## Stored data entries
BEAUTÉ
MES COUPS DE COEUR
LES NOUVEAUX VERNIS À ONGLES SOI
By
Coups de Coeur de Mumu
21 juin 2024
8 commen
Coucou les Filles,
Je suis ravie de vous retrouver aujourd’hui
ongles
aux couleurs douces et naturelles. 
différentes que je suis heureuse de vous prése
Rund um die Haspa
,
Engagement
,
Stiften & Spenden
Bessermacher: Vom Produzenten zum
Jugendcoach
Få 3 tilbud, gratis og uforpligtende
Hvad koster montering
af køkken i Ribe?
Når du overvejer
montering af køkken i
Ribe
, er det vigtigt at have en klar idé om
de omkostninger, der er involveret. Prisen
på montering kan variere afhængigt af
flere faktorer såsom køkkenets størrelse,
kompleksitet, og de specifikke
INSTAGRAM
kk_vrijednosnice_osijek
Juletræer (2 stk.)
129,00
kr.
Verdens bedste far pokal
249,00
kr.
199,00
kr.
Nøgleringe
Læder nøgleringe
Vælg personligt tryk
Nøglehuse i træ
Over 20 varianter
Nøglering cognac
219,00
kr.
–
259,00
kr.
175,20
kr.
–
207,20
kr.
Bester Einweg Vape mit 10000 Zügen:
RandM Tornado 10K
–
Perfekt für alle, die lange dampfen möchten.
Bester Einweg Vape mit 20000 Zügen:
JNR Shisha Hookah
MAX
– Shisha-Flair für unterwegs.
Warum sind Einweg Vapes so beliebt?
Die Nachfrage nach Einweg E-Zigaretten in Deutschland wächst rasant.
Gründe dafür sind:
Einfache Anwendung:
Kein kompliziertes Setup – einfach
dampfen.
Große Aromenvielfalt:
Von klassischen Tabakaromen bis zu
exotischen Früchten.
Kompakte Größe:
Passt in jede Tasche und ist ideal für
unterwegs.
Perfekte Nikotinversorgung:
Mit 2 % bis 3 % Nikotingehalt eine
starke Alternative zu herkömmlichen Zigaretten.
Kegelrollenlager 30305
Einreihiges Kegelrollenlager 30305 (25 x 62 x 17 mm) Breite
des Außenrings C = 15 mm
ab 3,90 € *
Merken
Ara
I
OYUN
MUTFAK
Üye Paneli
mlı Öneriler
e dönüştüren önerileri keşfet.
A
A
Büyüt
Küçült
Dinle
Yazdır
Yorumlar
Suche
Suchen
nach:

## PROBLEM DESCRIPTION
Lines from the beginning of the data above through the line containing "Hvad koster montering" are to be returned exactly, and no others.

## OUTPUT FOR THIS TASK
BEAUTÉ
MES COUPS DE COEUR
LES NOUVEAUX VERNIS À ONGLES SOI
By
Coups de Coeur de Mumu
21 juin 2024
8 commen
Coucou les Filles,
Je suis ravie de vous retrouver aujourd’hui
ongles
aux couleurs douces et naturelles. 
différentes que je suis heureuse de vous prése
Rund um die Haspa
,
Engagement
,
Stiften & Spenden
Bessermacher: Vom Produzenten zum
Jugendcoach
Få 3 tilbud, gratis og uforpligtende
Hvad koster montering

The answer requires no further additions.